Activity: The listing below should be copied in full, word for word.

Segment Open

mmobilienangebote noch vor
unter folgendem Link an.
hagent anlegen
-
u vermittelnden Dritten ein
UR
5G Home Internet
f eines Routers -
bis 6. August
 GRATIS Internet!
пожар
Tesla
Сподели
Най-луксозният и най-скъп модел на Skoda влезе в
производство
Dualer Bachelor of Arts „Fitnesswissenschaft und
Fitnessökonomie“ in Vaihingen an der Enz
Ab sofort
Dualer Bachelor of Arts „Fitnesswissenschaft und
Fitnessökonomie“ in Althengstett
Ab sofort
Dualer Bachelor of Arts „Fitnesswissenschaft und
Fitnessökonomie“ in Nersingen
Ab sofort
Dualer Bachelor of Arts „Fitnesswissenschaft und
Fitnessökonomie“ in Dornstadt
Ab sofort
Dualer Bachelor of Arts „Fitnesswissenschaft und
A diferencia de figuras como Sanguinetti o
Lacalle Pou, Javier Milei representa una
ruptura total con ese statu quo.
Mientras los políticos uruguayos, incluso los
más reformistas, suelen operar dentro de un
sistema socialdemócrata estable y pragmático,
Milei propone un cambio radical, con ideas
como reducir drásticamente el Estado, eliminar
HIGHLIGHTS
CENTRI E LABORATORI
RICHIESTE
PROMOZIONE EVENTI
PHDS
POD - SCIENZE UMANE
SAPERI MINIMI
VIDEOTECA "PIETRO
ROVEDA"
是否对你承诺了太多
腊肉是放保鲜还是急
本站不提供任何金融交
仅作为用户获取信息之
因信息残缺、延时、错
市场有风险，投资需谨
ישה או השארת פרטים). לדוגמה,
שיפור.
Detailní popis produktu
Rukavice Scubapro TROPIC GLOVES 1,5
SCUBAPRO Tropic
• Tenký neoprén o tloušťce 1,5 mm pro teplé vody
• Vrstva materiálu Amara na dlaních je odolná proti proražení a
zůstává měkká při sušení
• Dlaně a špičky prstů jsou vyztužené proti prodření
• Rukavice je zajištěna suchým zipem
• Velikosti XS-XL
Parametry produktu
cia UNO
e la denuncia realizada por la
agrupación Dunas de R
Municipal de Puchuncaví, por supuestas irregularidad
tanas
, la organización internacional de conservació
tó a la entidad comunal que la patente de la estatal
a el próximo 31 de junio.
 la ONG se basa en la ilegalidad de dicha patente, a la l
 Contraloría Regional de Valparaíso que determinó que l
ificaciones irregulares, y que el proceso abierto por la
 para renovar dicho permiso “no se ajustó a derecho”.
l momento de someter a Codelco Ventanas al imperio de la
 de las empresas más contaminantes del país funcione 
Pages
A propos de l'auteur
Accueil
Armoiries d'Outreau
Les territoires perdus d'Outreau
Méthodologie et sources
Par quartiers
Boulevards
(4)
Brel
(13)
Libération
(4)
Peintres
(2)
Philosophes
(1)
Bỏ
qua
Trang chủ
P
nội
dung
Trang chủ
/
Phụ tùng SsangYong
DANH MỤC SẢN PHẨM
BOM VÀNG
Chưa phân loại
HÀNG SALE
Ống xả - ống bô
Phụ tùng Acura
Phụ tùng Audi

Segment Closed

Reply:
mmobilienangebote noch vor
unter folgendem Link an.
hagent anlegen
-
u vermittelnden Dritten ein
UR
5G Home Internet
f eines Routers -
bis 6. August
 GRATIS Internet!
пожар
Tesla
Сподели
Най-луксозният и най-скъп модел на Skoda влезе в
производство
Dualer Bachelor of Arts „Fitnesswissenschaft und
Fitnessökonomie“ in Vaihingen an der Enz
Ab sofort
Dualer Bachelor of Arts „Fitnesswissenschaft und
Fitnessökonomie“ in Althengstett
Ab sofort
Dualer Bachelor of Arts „Fitnesswissenschaft und
Fitnessökonomie“ in Nersingen
Ab sofort
Dualer Bachelor of Arts „Fitnesswissenschaft und
Fitnessökonomie“ in Dornstadt
Ab sofort
Dualer Bachelor of Arts „Fitnesswissenschaft und
A diferencia de figuras como Sanguinetti o
Lacalle Pou, Javier Milei representa una
ruptura total con ese statu quo.
Mientras los políticos uruguayos, incluso los
más reformistas, suelen operar dentro de un
sistema socialdemócrata estable y pragmático,
Milei propone un cambio radical, con ideas
como reducir drásticamente el Estado, eliminar
HIGHLIGHTS
CENTRI E LABORATORI
RICHIESTE
PROMOZIONE EVENTI
PHDS
POD - SCIENZE UMANE
SAPERI MINIMI
VIDEOTECA "PIETRO
ROVEDA"
是否对你承诺了太多
腊肉是放保鲜还是急
本站不提供任何金融交
仅作为用户获取信息之
因信息残缺、延时、错
市场有风险，投资需谨
ישה או השארת פרטים). לדוגמה,
שיפור.
Detailní popis produktu
Rukavice Scubapro TROPIC GLOVES 1,5
SCUBAPRO Tropic
• Tenký neoprén o tloušťce 1,5 mm pro teplé vody
• Vrstva materiálu Amara na dlaních je odolná proti proražení a
zůstává měkká při sušení
• Dlaně a špičky prstů jsou vyztužené proti prodření
• Rukavice je zajištěna suchým zipem
• Velikosti XS-XL
Parametry produktu
cia UNO
e la denuncia realizada por la
agrupación Dunas de R
Municipal de Puchuncaví, por supuestas irregularidad
tanas
, la organización internacional de conservació
tó a la entidad comunal que la patente de la estatal
a el próximo 31 de junio.
 la ONG se basa en la ilegalidad de dicha patente, a la l
 Contraloría Regional de Valparaíso que determinó que l
ificaciones irregulares, y que el proceso abierto por la
 para renovar dicho permiso “no se ajustó a derecho”.
l momento de someter a Codelco Ventanas al imperio de la
 de las empresas más contaminantes del país funcione 
Pages
A propos de l'auteur
Accueil
Armoiries d'Outreau
Les territoires perdus d'Outreau
Méthodologie et sources
Par quartiers
Boulevards
(4)
Brel
(13)
Libération
(4)
Peintres
(2)
Philosophes
(1)
Bỏ
qua
Trang chủ
P
nội
dung
Trang chủ
/
Phụ tùng SsangYong
DANH MỤC SẢN PHẨM
BOM VÀNG
Chưa phân loại
HÀNG SALE
Ống xả - ống bô
Phụ tùng Acura
Phụ tùng Audi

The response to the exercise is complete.